Tuberculose
Parmi les défis à relever figurent le sous-diagnostic, car de nombreuses personnes ignorent qu'elles sont atteintes de la maladie, et l'émergence de formes résistantes aux traitements.

La tuberculose (TB) est due à Mycobacterium tuberculosis, une bactérie qui affecte le plus souvent les poumons. Bien qu’elle puisse en grande partie être évitée et guérie, la tuberculose est devenue en 2015 la première cause de mortalité infectieuse dans le monde. 10,4 millions de personnes ont contracté la maladie en 2016 et 1,7 million en sont mortes (Rapport mondial sur la tuberculose, Organisation mondial de la Santé - OMS). Près d'un quart de la population mondiale souffre d'une infection tuberculeuse latente et peut développer la maladie ; en Afrique subsaharienne, le fardeau de la tuberculose est principalement dû à l'épidémie de VIH.
On dit que la tuberculose est une maladie de la pauvreté car 95 % des décès qui lui sont imputables surviennent dans les pays à revenu faible ou intermédiaire, et frappent plus particulièrement les enfants, les personnes infectées par le VIH, les personnes souffrant de malnutrition et les détenus. L'explication donnée à cette situation serait un accès insuffisant à un diagnostic et à un traitement adéquat ou des résultats insuffisants avec le traitement proposé. En outre, l'émergence d'une résistance à deux des principaux médicaments antituberculeux, l'isoniazide et la rifampicine, qui a fait apparaître la tuberculose multirésistante (MDRTB), constitue un problème majeur pour la lutte contre la tuberculose.
Est-ce que les nouveaux traitements sont efficaces chez les populations vulnérables ?

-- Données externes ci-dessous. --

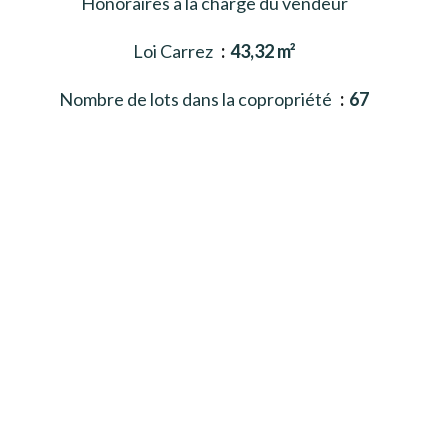
Honoraires à la charge du vendeur
Loi Carrez
43,32 m²
Nombre de lots dans la copropriété
67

Des progrès ont été réalisés ces dernières années dans le diagnostic et le traitement de la tuberculose, mais les nouveaux tests et schémas thérapeutiques n'ont pas tous fait l’objet d’évaluations auprès des populations susceptibles d’en bénéficier le plus. Epicentre travaille avec Médecins Sans Frontières (MSF) pour mesurer l'importance de la maladie chez les populations vulnérables et évaluer la mise en œuvre de nouveaux médicaments, de nouveaux protocoles, de nouveaux tests diagnostique, et de nouvelles stratégies de prise en charge.
Un diagnostic toujours difficile

Le diagnostic de la tuberculose reste un défi dans les contextes où les ressources sont limitées, en particulier chez les enfants et les patients infectés par le VIH à un stade avancé.
Epicentre a mené plusieurs études observationnelles sur la précision, la valeur diagnostique, le rapport coût-efficacité et la faisabilité de l'utilisation du test de dépistage urinaire Determine TB-LAM (commercialisé par Alere/Abbott), chez des patients infectés par le VIH au Kenya, au Mozambique, au Malawi et en RDC. Le même test a également été évalué chez des enfants souffrant de malnutrition sévère au Niger et chez des enfants gravement malades en Ouganda. Le test s'est avéré avoir une sensibilité modeste, mais une valeur diagnostique importante pour la tuberculose chez les patients séropositifs. Il est également possible de le mettre en œuvre dans des environnements à faibles ressources et à un coût abordable.
Epicentre mène actuellement une étude pour évaluer un nouveau test urinaire TB-LAM (non encore commercialisé), le FujiLAM, chez des adultes séropositifs. Financée par l'Agence nationale française de recherche sur le sida et les hépatites virales (ANRS) et MSF, l'étude se déroule dans quatre sites à forte prévalence du VIH et de tuberculose : Ouganda, Kenya, Mozambique et Afrique du Sud. Les premiers résultats indiquent une sensibilité élevée du test FujiLAM chez les patients tuberculeux séropositifs, supérieure à celle observée avec le test Determine TB-LAM, actuellement recommandé. Le test FujiLAM est également facile à mettre en œuvre et bien accepté par les utilisateurs et par les patients.
De nouvelle approches thérapeutiques
TB-speed : diagnostiquer pour stopper la tuberculose chez l'enfant
Malgré les efforts déployés, la tuberculose reste l'une des principales causes de décès chez les enfants de moins de 5 ans. Environ 1,2 million de nouveaux cas ont été diagnostiqués dans le monde en 2018 et on estimait à 230 000 le nombre de décès en 2019. En 2020, 1,1 million d'enfants ont contracté la tuberculose dans le monde.
Une majorité de ces enfants meurent sans avoir accès à un traitement et le plus souvent, parce qu'ils n'ont pas été diagnostiqués. Le projet TB-Speed coordonné par l'Université de Bordeaux vise à réduire la mortalité infantile. Epicentre, à travers son centre de recherche de Mbarara en Ouganda, est l'un des partenaires techniques de l'étude.
L'un des objectifs du projet TB-speed est de remédier à l'absence de test de diagnostic rapide, efficace et facile à utiliser pour la tuberculose chez les enfants. Ce projet d’une durée de quatre ans se déroule dans sept pays d'Afrique et d'Asie du Sud-Est (Cameroun, Côte d'Ivoire, Mozambique, Ouganda, Sierra Leone, Zambie et Cambodge) et devrait permettre de dépister plus de 77 000 enfants.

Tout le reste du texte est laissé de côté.